Para quem possui a doença, não importa se o momento é de crise financeira mundial e se tem recursos para arcar com a dívida: o importante é saciar a vontade voraz de possuir tal objeto. Mas depois de obter o produto desejado, vem o arrependimento e a culpa.
“Geralmente, ao se fazer compras, a pessoa que não sofre a oniomania se sente feliz e realizado com o produto. Por outro lado, quem tem esse tipo de compulsão sente-se eufórico na hora de comprar, porém depois insatisfeito”, explica a psicóloga Jéssika Rodrigues.
Segundo a psicóloga, a oniomania é mais comum entre mulheres e tem se tornando mais frequente devido à associação do consumismo com o bem-estar.

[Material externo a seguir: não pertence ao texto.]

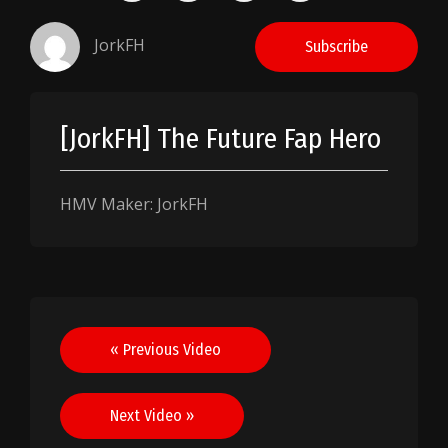
JorkFH
Subscribe
[JorkFH] The Future Fap Hero
HMV Maker: JorkFH
Post
« Previous Video
navigation
Next Video »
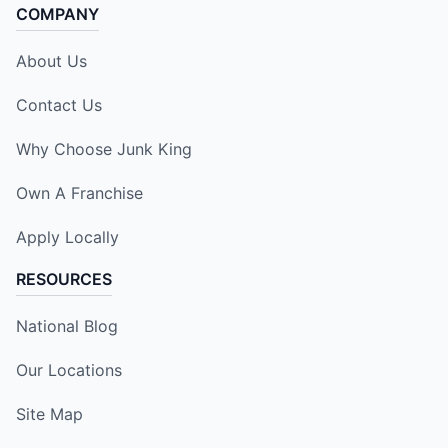
COMPANY
About Us
Contact Us
Why Choose Junk King
Own A Franchise
Apply Locally
RESOURCES
National Blog
Our Locations
Site Map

Porém, também diz muito da forma como a pessoa lida com a emoção. Ou melhor, como foi ensinada a encarar os seus sentimentos.

Isso porque, conforme a profissional, o processo de incentivo ao consumismo pode começar na infância, quando os pais não querem frustrar os filhos. Logo, começam a dar coisas para compensar a ausência, o cansaço, a falta de tempo ou a falta de paciência.

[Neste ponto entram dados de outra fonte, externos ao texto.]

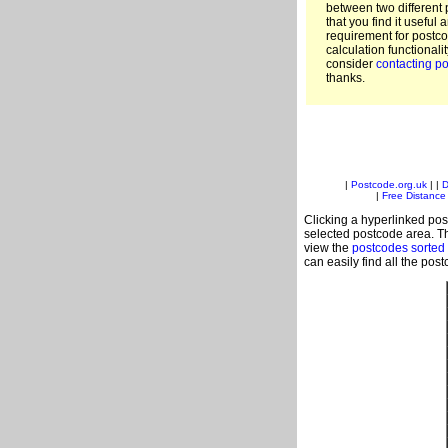
between two different 
that you find it useful 
requirement for postc
calculation functionali
consider
contacting po
thanks.
|
Postcode.org.uk
| |
D
|
Free Distance 
Clicking a hyperlinked post
selected postcode area. Th
view the
postcodes sorted
can easily find all the pos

“Para compensar o que não estão conseguindo dar, substituem o afeto por coisas e tudo se inicia aí. Associar coisas, objetos e ganhos a sentimentos, a afeto, emoção e, ao próprio amor, faz a criança entender que amor é dar ou receber algo. Quando estou triste posso comprar algo, fico feliz ou quando faço algo ruim para alguém posso presenteá-lo e vai estar resolvido”, explica.
Dependência
Ainda de acordo com a psicóloga, quem possui este transtorno, no momento da compra é liberado hormônios, como a serotonina, que possibilitam a sensação de prazer. Sendo assim, quando o compulsivo se vê impedido de fazer compras, – seja por endividamentos, reprimendas ou por autocontrole –, pode apresentar reações de abstinência parecidas com as de quem é dependente químico.

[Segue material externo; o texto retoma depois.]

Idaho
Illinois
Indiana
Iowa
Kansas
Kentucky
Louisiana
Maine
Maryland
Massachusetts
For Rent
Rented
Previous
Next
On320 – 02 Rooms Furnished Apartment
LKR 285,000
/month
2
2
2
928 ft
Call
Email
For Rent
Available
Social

“Ao se ver impedida de consumir, a pessoa pode ficar agressiva, triste e ter crise de ansiedade. Muitas vezes, são capazes de mentir e enganar. Todos os tipos de compulsão geram esses comportamentos, que são parecidos com quem tem dependência química”, esclarece.
Superação
A boa notícia é que a oniomania pode ser vencida através de terapia cognitiva comportamental e tratamento psiquiátrico. Um exemplo conhecido de consumista compulsivo que deu a volta por cima é a cantora Preta Gil. Em entrevistas, contou que o problema teve seu ápice há mais de 20 anos, época em que comprava três pares de sapatos iguais, com medo de estragar, e três bolsas grife de R$ 20 mil, de uma vez só.
Por conta dos excessos, até a cantora, que é bem-sucedida, se viu endividada. Chegou a perder um apartamento. “Fiquei devendo muito ao cartão de crédito. Lembro até hoje do meu pai me dizendo: ‘Você tem um apartamento, então venda. Eu não vou te ajudar, você deixou isso acontecer’. Naquela época, ninguém achava que aquilo era doença, até hoje é um problema visto com preconceito, mas é, sim, uma doença da alma”, relembrou a cantora.
Com terapia e conselhos de amigos, a artista superou a oniomania e, desde 2007 organiza eventos para consumo consciente, como o Bazar da Preta, brechó de luxo que conta com doações de amigos e celebridades.